Will people mind that interaction with their local business just got less personal, even if the automated bot they’re speaking with sounds like mom from your local mom-and-pop?

The future, coming this summer

The technology behind Duplex has been years or decades in the making, and in the days following its release the AI has sparked important questions and conversations around the idea of AI acting on your behalf in the world, and the interesting ways this tool might be used when placed in people’s hands.

As I mentioned earlier, there was probably a group of people who screamed about the sky falling when human operators were replaced with touch-tone operators. As uncanny as Duplex may feel today, those goalposts can move as Google continues its experiment, or as people gain trust and see the value in a tool.

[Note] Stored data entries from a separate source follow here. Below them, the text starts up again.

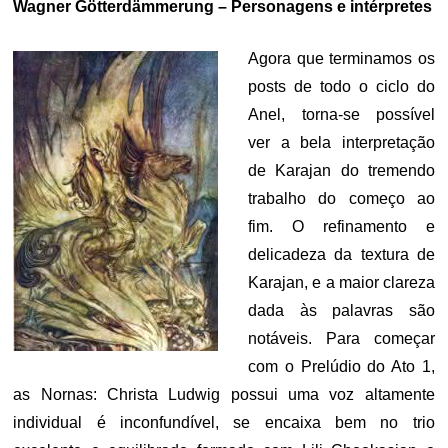
Wagner Götterdämmerung – Personagens e intérpretes
Agora que terminamos os
posts de todo o ciclo do
Anel, torna-se possível
ver a bela interpretação
de Karajan do tremendo
trabalho do começo ao
fim. O refinamento e
delicadeza da textura de
Karajan, e a maior clareza
dada às palavras são
notáveis. Para começar
com o Prelúdio do Ato 1,
as Nornas: Christa Ludwig possui uma voz altamente
individual é inconfundível, se encaixa bem no trio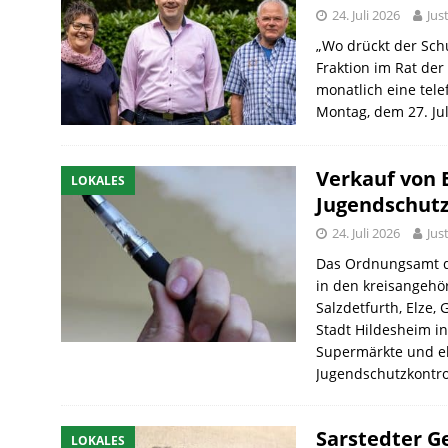
24. Juli 2026
Jus
„Wo drückt der Sch
Fraktion im Rat der
monatlich eine tel
Montag, dem 27. Jul
Verkauf von E
LOKALES
Jugendschutz
24. Juli 2026
Jus
Das Ordnungsamt de
in den kreisangehö
Salzdetfurth, Elze,
Stadt Hildesheim in
Supermärkte und el
Jugendschutzkontr
Sarstedter G
LOKALES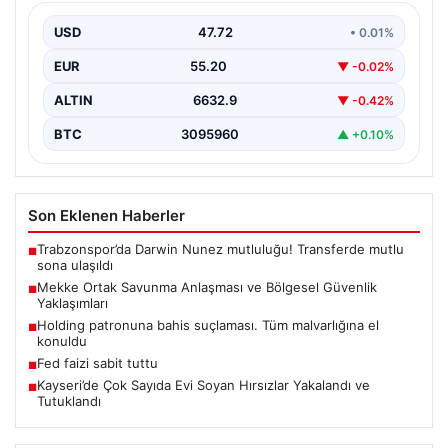
Mekke Ortak Savunma Anlaşması, bölgesel istikrar ve
güvenliğin sağlanması amacıyla kurulan yeni bir
USD
47.72
• 0.01%
oluşum…
EUR
55.20
▼ -0.02%
ALTIN
6632.9
▼ -0.42%
BTC
3095960
▲ +0.10%
Son Eklenen Haberler
Trabzonspor’da Darwin Nunez mutluluğu! Transferde mutlu
■
sona ulaşıldı
Mekke Ortak Savunma Anlaşması ve Bölgesel Güvenlik
■
Yaklaşımları
Holding patronuna bahis suçlaması. Tüm malvarlığına el
■
konuldu
Fed faizi sabit tuttu
■
Kayseri’de Çok Sayıda Evi Soyan Hırsızlar Yakalandı ve
■
Tutuklandı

The day may come when calls with an AI assistant completing tasks for you is considered just as routine as calls with humans, or when people wonder how they ever got shopping done without the help of their AI assistant.

We’ll find out more about the actual performance of Duplex when it arrives this summer.

The day when Duplex actually works could be years down the road, but this is the beginning of automated AI reaching out into the world to work on behalf of consumers and businesses.